The trail was warm now, as he thought, but—if he were too late? He put the thought from him, turning to the perusal of a telegram in code which he had found waiting for him at the desk; translated, it read:
“With you Thursday with four, six, twenty-one, and the others. Look for thirty-three.
“CHILDERS.”
But there was no time to be lost. Thursday was tomorrow. He would have to take his chance of their finding him, for there was nobody whom he could trust. Ellison had gone, even if he might have chanced the giant in so delicate a matter; Del Kane, likewise. He must take his chance. Striding to the door, he stiffened abruptly at a drumming rap, and a hoarse voice in the corridor without:
“Open up in there; open up!”
Annister, a pulse in his temple beating to his hard-held breath, jerked back the door, to face—
Bristow, behind him three men whom he recognized as hangers-on at the hotel bar. They had something of the look of long-riders, villainous, hard-bitten; as one man, they grinned now, but without mirth, as the sheriff spoke:
“Annister—I arrest you for the murder of Tucson Charlie Westervelt and Bartley Pattison. In th’ name of th’ Law!”

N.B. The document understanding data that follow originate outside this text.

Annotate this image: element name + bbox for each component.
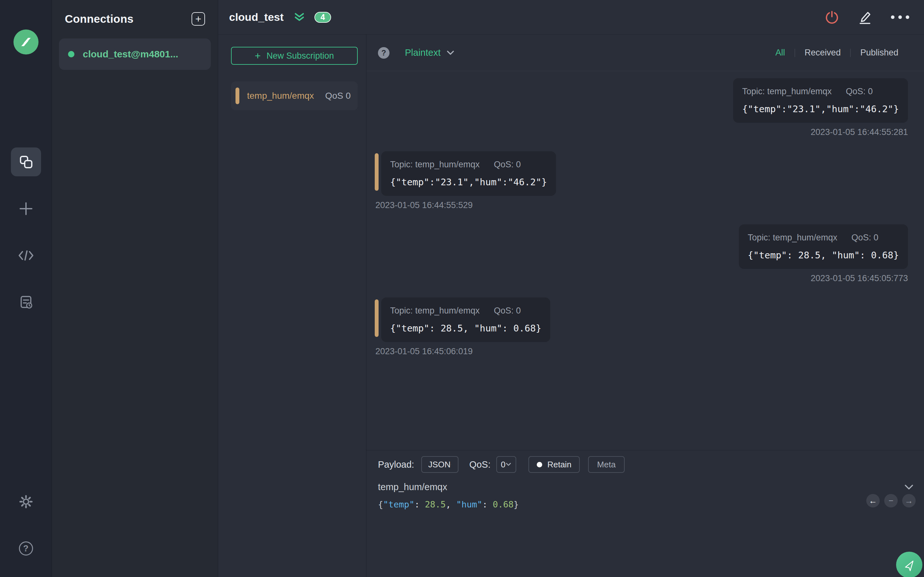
message-published: Topic: temp_hum/emqx QoS: 0 {"temp":"23.… [375, 78, 908, 137]
payload-token: } [514, 500, 519, 509]
payload-token: "temp" [383, 500, 415, 509]
format-select[interactable]: Plaintext [405, 47, 455, 58]
payload-editor[interactable]: {"temp": 28.5, "hum": 0.68} [378, 500, 924, 509]
help-icon: ? [19, 542, 33, 556]
message-bubble[interactable]: Topic: temp_hum/emqx QoS: 0 {"temp": 28.… [739, 224, 908, 269]
meta-button[interactable]: Meta [588, 456, 625, 473]
connection-actions [825, 10, 909, 25]
connections-title: Connections [65, 13, 134, 25]
message-payload: {"temp": 28.5, "hum": 0.68} [390, 323, 541, 334]
topic-input[interactable]: temp_hum/emqx [378, 482, 447, 492]
history-next-button[interactable]: → [902, 494, 916, 508]
subscription-qos: QoS 0 [325, 91, 351, 101]
message-timestamp: 2023-01-05 16:45:05:773 [811, 274, 908, 284]
message-topic: Topic: temp_hum/emqx [748, 233, 837, 243]
message-meta: Topic: temp_hum/emqx QoS: 0 [742, 87, 899, 97]
chevron-down-icon [451, 462, 451, 467]
format-group: ? Plaintext [378, 47, 455, 59]
connection-list-item[interactable]: cloud_test@m4801... [59, 39, 211, 70]
message-received: Topic: temp_hum/emqx QoS: 0 {"temp":"23.… [375, 151, 908, 210]
tab-received[interactable]: Received [795, 48, 851, 58]
help-button[interactable]: ? [11, 537, 41, 560]
tab-published[interactable]: Published [851, 48, 908, 58]
message-published: Topic: temp_hum/emqx QoS: 0 {"temp": 28.… [375, 224, 908, 284]
format-help-icon[interactable]: ? [378, 47, 389, 59]
message-meta: Topic: temp_hum/emqx QoS: 0 [390, 160, 547, 169]
qos-value: 0 [501, 460, 505, 470]
payload-format-select[interactable]: JSON [421, 456, 459, 473]
connection-header-bar: cloud_test 4 [218, 0, 924, 35]
sidebar-item-new-connection[interactable] [11, 194, 41, 223]
minus-icon: − [888, 496, 893, 506]
payload-token: : [415, 500, 425, 509]
app-sidebar: ? [0, 0, 52, 577]
arrow-left-icon: ← [869, 496, 877, 506]
message-qos: QoS: 0 [851, 233, 879, 243]
main-area: cloud_test 4 [218, 0, 924, 577]
payload-format-value: JSON [428, 460, 451, 470]
message-row: Topic: temp_hum/emqx QoS: 0 {"temp": 28.… [375, 298, 550, 342]
code-icon [18, 250, 34, 261]
retain-label: Retain [548, 460, 572, 470]
connections-panel: Connections + cloud_test@m4801... [52, 0, 218, 577]
payload-token: "hum" [456, 500, 482, 509]
sidebar-item-script[interactable] [11, 241, 41, 270]
message-topic: Topic: temp_hum/emqx [742, 87, 832, 97]
subscription-topic: temp_hum/emqx [247, 91, 314, 101]
sidebar-item-log[interactable] [11, 288, 41, 317]
history-clear-button[interactable]: − [884, 494, 898, 508]
send-icon [902, 558, 916, 572]
new-subscription-button[interactable]: + New Subscription [231, 47, 358, 65]
send-button[interactable] [896, 552, 922, 577]
help-question-glyph: ? [23, 544, 29, 554]
gear-icon [18, 494, 34, 509]
subscription-item[interactable]: temp_hum/emqx QoS 0 [231, 81, 358, 110]
plus-icon [19, 201, 33, 216]
message-row: Topic: temp_hum/emqx QoS: 0 {"temp":"23.… [375, 151, 556, 196]
settings-button[interactable] [11, 490, 41, 513]
retain-toggle[interactable]: Retain [528, 456, 580, 473]
collapse-panel-button[interactable] [294, 13, 305, 22]
dot [891, 15, 895, 19]
chevron-down-icon [505, 462, 512, 467]
message-topic-color-bar [375, 300, 379, 337]
publish-controls: Payload: JSON QoS: 0 [378, 456, 924, 474]
message-payload: {"temp":"23.1","hum":"46.2"} [742, 103, 899, 114]
qos-select[interactable]: 0 [496, 456, 516, 473]
message-topic: Topic: temp_hum/emqx [390, 306, 480, 316]
connection-name: cloud_test@m4801... [83, 49, 178, 60]
collapse-editor-button[interactable] [903, 484, 914, 491]
connection-title-group: cloud_test 4 [229, 11, 331, 23]
more-options-button[interactable] [891, 15, 909, 19]
connection-title: cloud_test [229, 11, 284, 23]
payload-token: { [378, 500, 383, 509]
payload-token: 0.68 [493, 500, 514, 509]
log-file-icon [19, 295, 33, 309]
main-body: + New Subscription temp_hum/emqx QoS 0 ?… [218, 35, 924, 577]
disconnect-power-button[interactable] [825, 10, 839, 24]
message-bubble[interactable]: Topic: temp_hum/emqx QoS: 0 {"temp":"23.… [733, 78, 908, 123]
arrow-right-icon: → [905, 496, 913, 506]
message-bubble[interactable]: Topic: temp_hum/emqx QoS: 0 {"temp": 28.… [381, 298, 550, 342]
subscription-color-bar [236, 87, 239, 104]
message-topic-color-bar [375, 153, 379, 191]
chevron-down-icon [903, 484, 914, 491]
message-payload: {"temp":"23.1","hum":"46.2"} [390, 177, 547, 187]
message-meta: Topic: temp_hum/emqx QoS: 0 [390, 306, 541, 316]
plus-icon: + [255, 51, 261, 61]
history-prev-button[interactable]: ← [866, 494, 880, 508]
tab-all[interactable]: All [766, 48, 795, 58]
sidebar-item-connections[interactable] [11, 147, 41, 176]
message-bubble[interactable]: Topic: temp_hum/emqx QoS: 0 {"temp":"23.… [381, 151, 556, 196]
qos-label: QoS: [469, 459, 491, 470]
messages-toolbar: ? Plaintext All Received Published [367, 35, 924, 71]
edit-connection-button[interactable] [858, 10, 872, 25]
message-list[interactable]: Topic: temp_hum/emqx QoS: 0 {"temp":"23.… [367, 71, 924, 450]
add-connection-button[interactable]: + [192, 12, 205, 26]
payload-format-label: Payload: [378, 459, 414, 470]
message-timestamp: 2023-01-05 16:44:55:281 [811, 127, 908, 137]
meta-label: Meta [597, 460, 615, 470]
message-topic: Topic: temp_hum/emqx [390, 160, 480, 169]
connections-icon [19, 155, 33, 169]
payload-token: 28.5 [425, 500, 446, 509]
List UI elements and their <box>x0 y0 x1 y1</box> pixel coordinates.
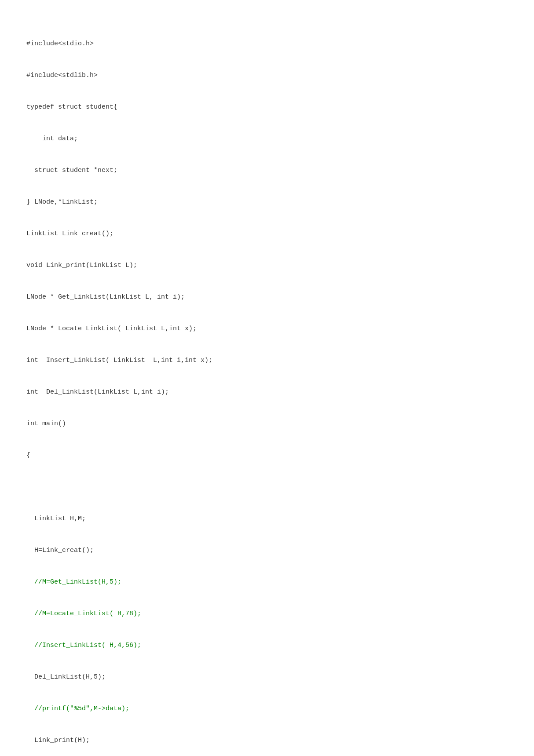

Annister knew that if he resisted they would shoot him down; in fact, he knew, too, that was what they wanted; it would be the easiest way. Under the menace of the guns, he spread his hands, palms downward, preceding the four men down the stairs outward to the jail.
But as the heavy door clanged shut behind him, Annister, his gaze in a sightless staring into the north, groaned, in bitterness of spirit.